The development of thyroid cancer is strongly determined by individual genetic background. A genetic predisposition for PTC has been suggested by case-control studies showing a 3- to 8-fold increase in risk in first-degree relatives, which is one of the highest such risks of any cancer type (3,4). Despite unequivocal evidence of heritability, large families displaying Mendelian inheritance of PTC are rare, and no predisposing genetic factors have been convincingly described (5,6). In this regard, it is expected that sporadic thyroid cancer is the result of multiple low- to moderate-penetrance genes interacting with each other and with the environment, thus modulating individual susceptibility. Screening and description of single-nucleotide polymorphisms (SNPs) in certain genes that are involved in carcinogenesis have been the main approaches to characterizing inter-individual differences in genetic predisposition for cancer development.

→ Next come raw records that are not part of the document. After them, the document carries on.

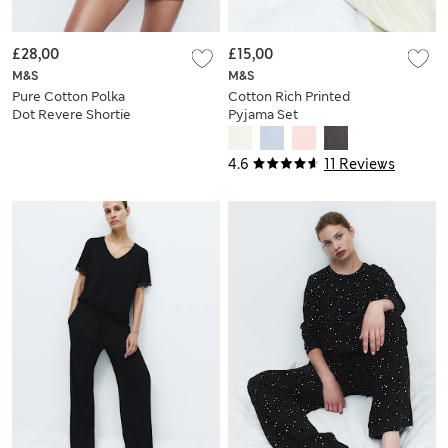
£28,00
£15,00
M&S
M&S
Pure Cotton Polka
Cotton Rich Printed
Dot Revere Shortie
Pyjama Set
Set
4.6
11 Reviews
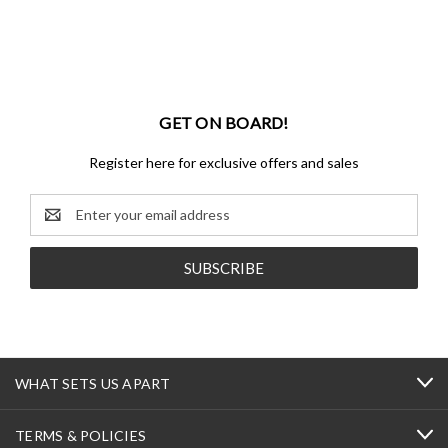
GET ON BOARD!
Register here for exclusive offers and sales
Email
Address
WHAT SETS US APART
TERMS & POLICIES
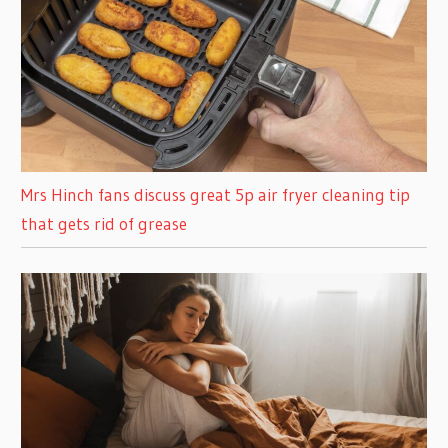
Mrs Hinch fans discuss great 5p air fryer cleaning tip
that gets rid of grease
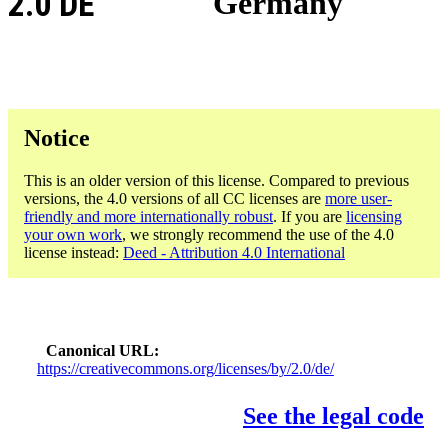
2.0 DE
Germany
Notice
This is an older version of this license. Compared to previous
versions, the 4.0 versions of all CC licenses are
more user-
friendly and more internationally robust
. If you are
licensing
your own work
, we strongly recommend the use of the 4.0
license instead:
Deed - Attribution 4.0 International
Canonical URL
https://creativecommons.org/licenses/by/2.0/de/
See the legal code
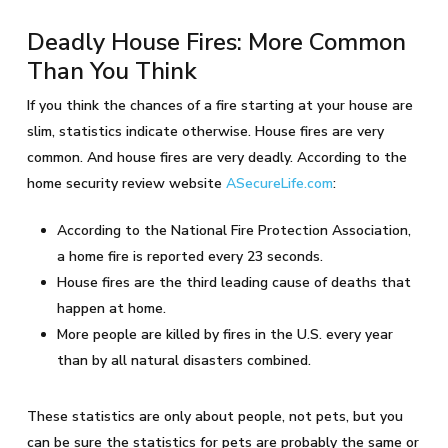
Deadly House Fires: More Common
Than You Think
If you think the chances of a fire starting at your house are
slim, statistics indicate otherwise. House fires are very
common. And house fires are very deadly. According to the
home security review website
ASecureLife.com
:
According to the National Fire Protection Association,
a home fire is reported every 23 seconds.
House fires are the third leading cause of deaths that
happen at home.
More people are killed by fires in the U.S. every year
than by all natural disasters combined.
These statistics are only about people, not pets, but you
can be sure the statistics for pets are probably the same or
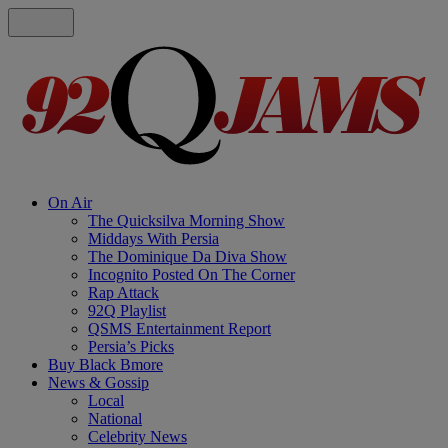
On Air
The Quicksilva Morning Show
Middays With Persia
The Dominique Da Diva Show
Incognito Posted On The Corner
Rap Attack
92Q Playlist
QSMS Entertainment Report
Persia’s Picks
Buy Black Bmore
News & Gossip
Local
National
Celebrity News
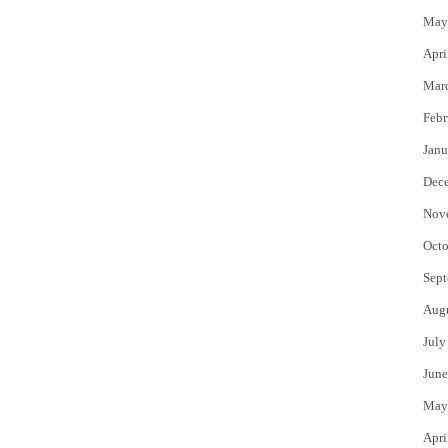
May
Apri
Mar
Febr
Janu
Dec
Nov
Octo
Sept
Aug
July
June
May
Apri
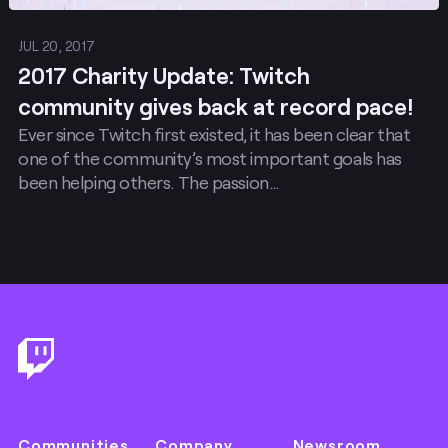
JUL 20, 2017
2017 Charity Update: Twitch
community gives back at record pace!
Ever since Twitch first existed, it has been clear that
one of the community’s most important goals has
been helping others. The passion…
Footer
Communities
Company
Newsroom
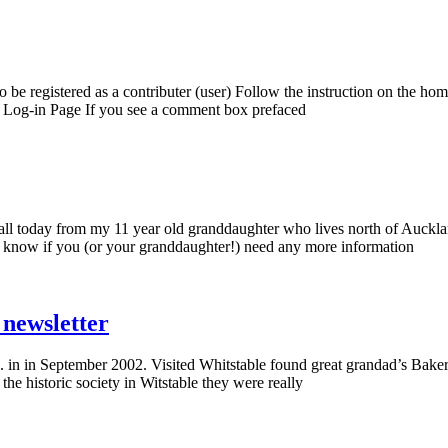
be registered as a contributer (user) Follow the instruction on the hom
to Log-in Page If you see a comment box prefaced
l today from my 11 year old granddaughter who lives north of Aucklan
 know if you (or your granddaughter!) need any more information
newsletter
in in September 2002. Visited Whitstable found great grandad’s Bakery
he historic society in Witstable they were really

FBJ murine osteosarcoma viral oncogene homolog B, also known as FOSB (in humans) or FosB (in other species), is a protein that is encoded by the FOSB gene in humans (7–9). The Fos gene family consists of 4 members: FOS, FOSB, FOSL1 and FOSL2. These genes encode leucine zipper proteins that dimerize with proteins of the JUN family, thereby forming the transcription factor complex AP-1. AP-1 regulates gene expression in response to a variety of stimuli, including cytokines, growth factors, stress, and bacterial and viral infections (10). AP-1 in turn controls a number of cellular processes including differentiation, proliferation, and apoptosis (11). Therefore, the FOS proteins have been implicated as regulators of cell proliferation, differentiation, apoptosis and carcinogenesis.

In this study, we investigated whether SNPs in the FOSB gene contribute to the development of PTC. We also assessed the relationships between the FOSB gene and the clinicopathological characteristics of PTC.

Materials and methods

Subjects and controls

We recruited 94 patients with PTC and 213 control patients at Kyung Hee University Medical Center, Seoul, Republic of Korea. The diagnosis of PTC and the presence of cervical regional lymph node metastasis were confirmed by pathological examination. The specimens that were diagnosed as follicular variants, diffuse sclerosing and tall cell variants were excluded. None of the controls were diagnosed with cancer or thyroid disease at the time of enrollment. The male-to-female ratio of the included patients was 27:67 and the mean age was 53.2±12.0 years. The control group of 213 healthy adults (mean age, 55.4±6.0 years) included 108 males and 105 females. This study was approved by the Institutional Review Board of the Medical Research Institute, Kyung Hee University Medical Center. Written informed consent was directly obtained from all subjects.

Patient subgroups

To determine the nature of the relationship between FOSB SNPs and the clinicopathological characteristics of PTC, patients were divided into subgroups according to size (<1 or ≥1 cm), number (unifocality or multifocality) and location of cancers (one or both lobes). In addition, PTC patients were also subgrouped into extrathyroidal invasion (+) and (-) groups based on pathological findings. Finally, PTC patients were further subgrouped into lymph node metastasis (+) and (-) groups to evaluate the contribution of FOSB SNPs to cancer metastasis. The demographic characteristics of PTC patients are summarized in Table I; small differences in subgroup numbers were caused by loss of some clinical data.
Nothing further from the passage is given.